Two-Photon Excitation Sets Limit to Entangled Photon Pair Generation from Quantum Emitters

Entangled photon pairs are key to many novel applications in quantum technologies. Semiconductor quantum dots can be used as sources of on-demand, highly entangled photons. The fidelity to a fixed maximally entangled state is limited by the excitonic fine-structure splitting. This work demonstrates that, even if this splitting is absent, the degree of entanglement cannot reach unity when the excitation pulse in a two-photon resonance scheme has a finite duration. The degradation of the entanglement has its origin in a dynamically induced splitting of the exciton states caused by the laser pulse itself. Hence, in the setting explored here, the excitation process limits the achievable concurrence for entangled photons generated in an optically excited four-level quantum emitter.

Figure 1

A Gaussian pulse (left) with finite full width at half maximum (FWHM) excites a quantum dot. In the two-photon resonant excitation scheme, the central frequency of the laser pulse matches half of the ground state-to-biexciton transition energy. The excited quantum dot decays radiatively, following the diamond-shaped cascade. Ideally, either a pair of horizontally ($H$) or vertically ($V$) polarized photons is emitted (center), resulting in a maximally entangled state $|{\mathrm{\Phi }}_{+}⟩$ described by the ideal two-photon density matrix ${\rho }^{2p}$ (right).

Figure 2

Concurrence in dependence of the pulse duration, characterized by its FWHM, for two laser polarizations [horizontal ($H$) filled symbols and diagonal ($D$) open symbols] and three fine-structure splittings $\delta =0$ (blue circles), $1.5\mu \mathrm{eV}$ (green diamonds), and $3\mu \mathrm{eV}$ (red squares). The symbols represent numerical results and lines are the analytic expression Eq. (8) ($H$ polarization: solid line; $D$ polarization: dashed line).
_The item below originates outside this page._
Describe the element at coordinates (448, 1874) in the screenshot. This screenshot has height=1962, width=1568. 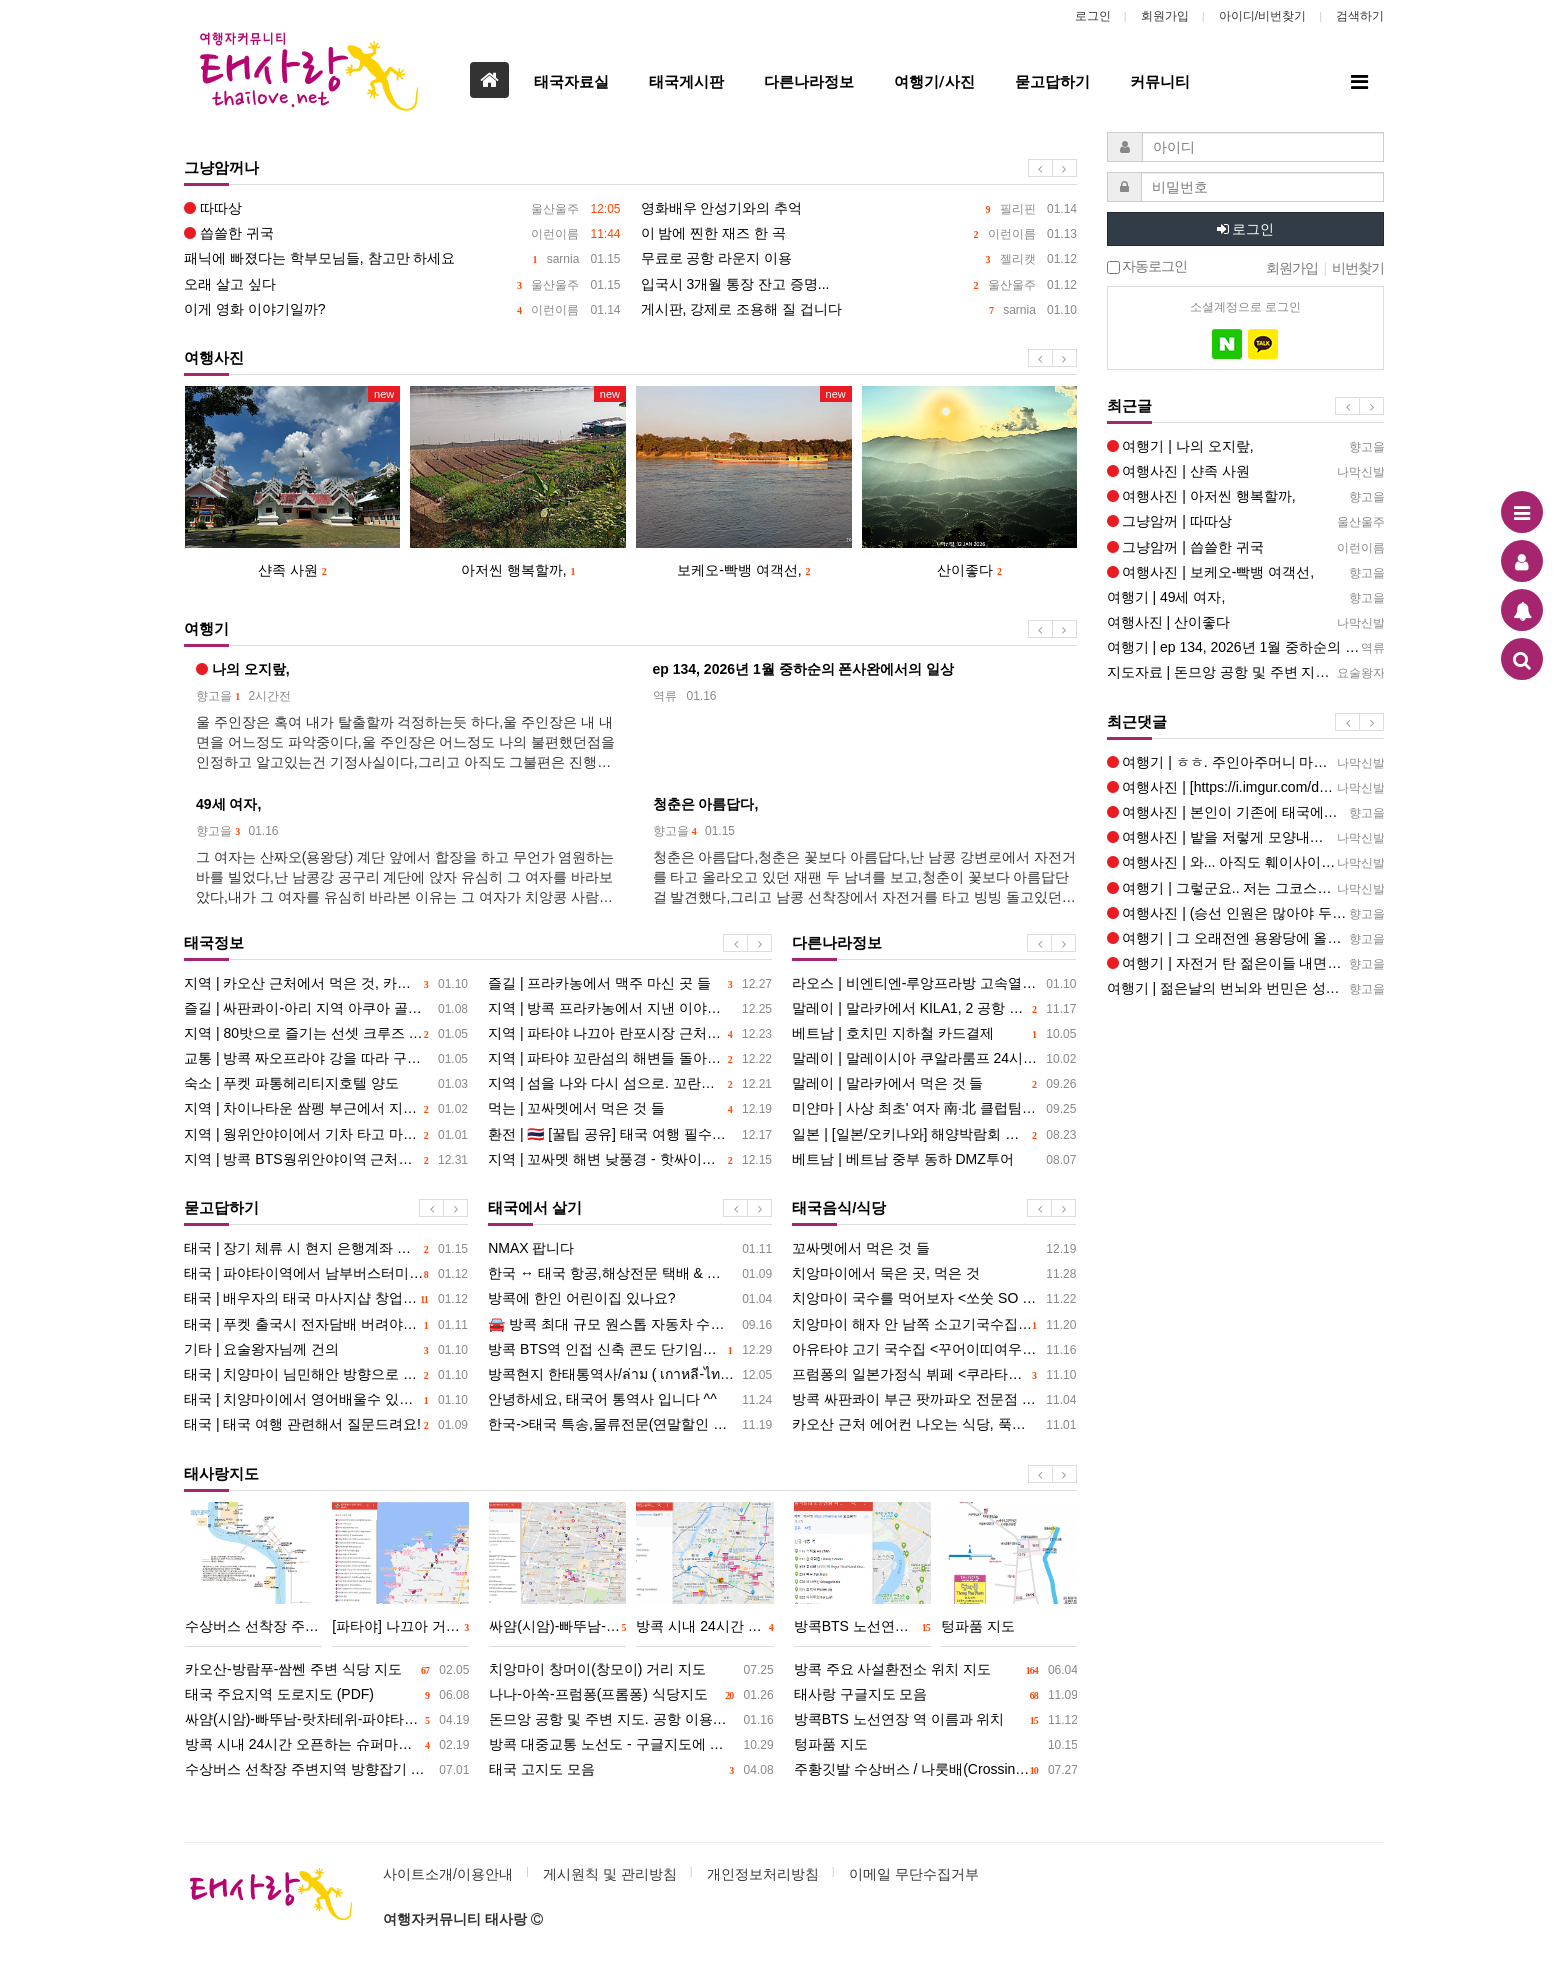 I see `사이트소개/이용안내` at that location.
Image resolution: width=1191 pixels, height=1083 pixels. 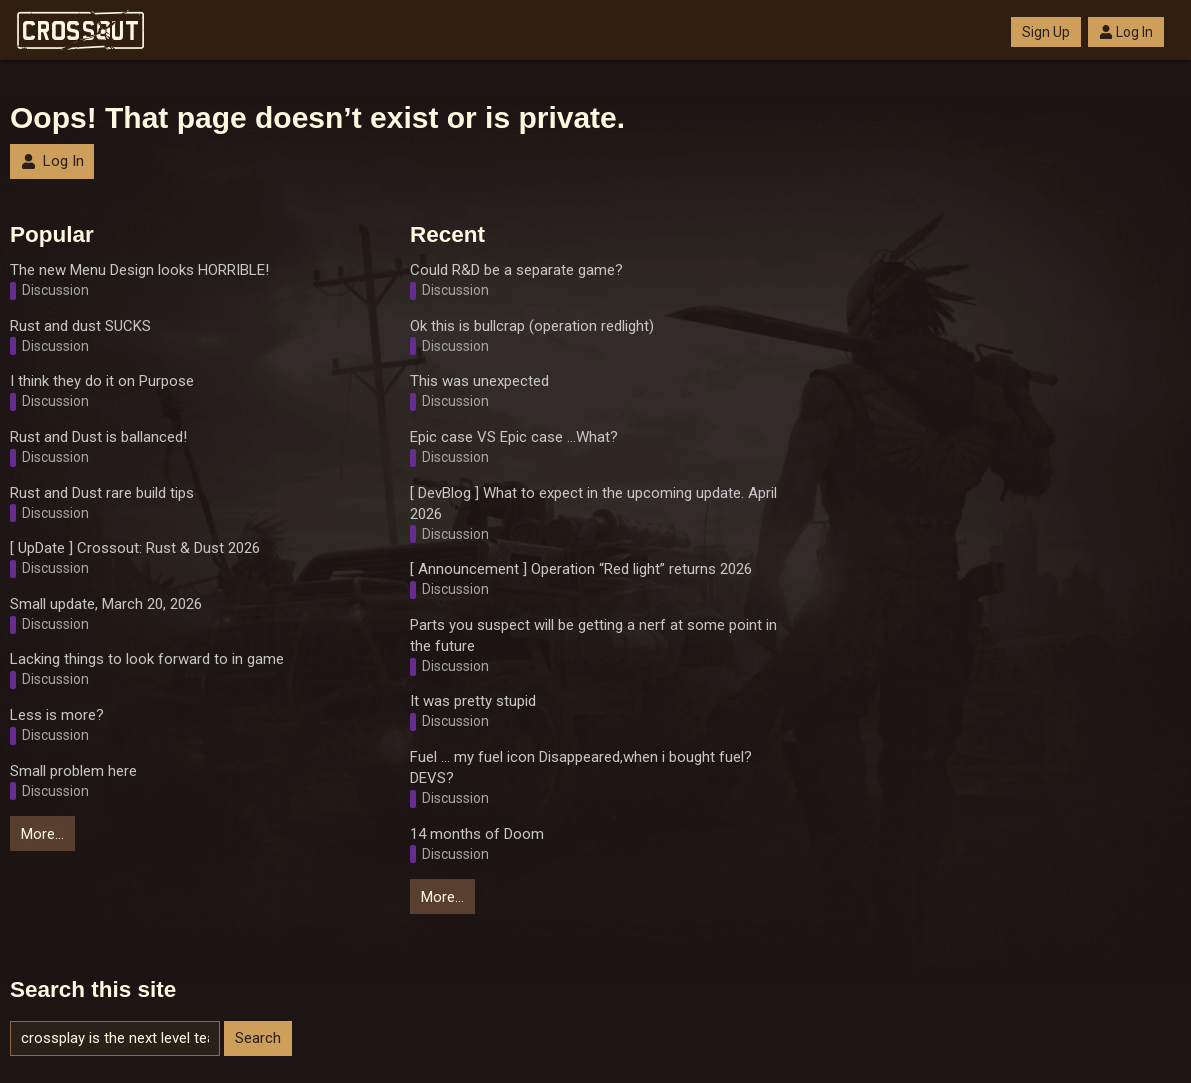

For $\delta =0$, the results for $H$ and $D$ polarization are exactly the same. Data points at ${\mathrm{\Delta }}_{\text{FWHM}}=0$ (pentagons) represent calculations with an initially prepared biexciton without optical excitation.

Figure 3

Top: sketches of the four-level system with the laser-induced effects for (a) horizontal polarization and (b) diagonal polarization. Black lines are the unperturbed quantum dot states. Optical transitions are indicated by dashed arrows. The laser effect for horizontally polarized excitation can be interpreted as an ac Stark shift yielding an energetic splitting $E_S$. For a diagonal polarization, the laser-induced interaction can be interpreted as a coupling between the excitons with coupling strength ${\mathcal{V}}_S$. Bottom: examples of resulting density matrices for the two polarizations.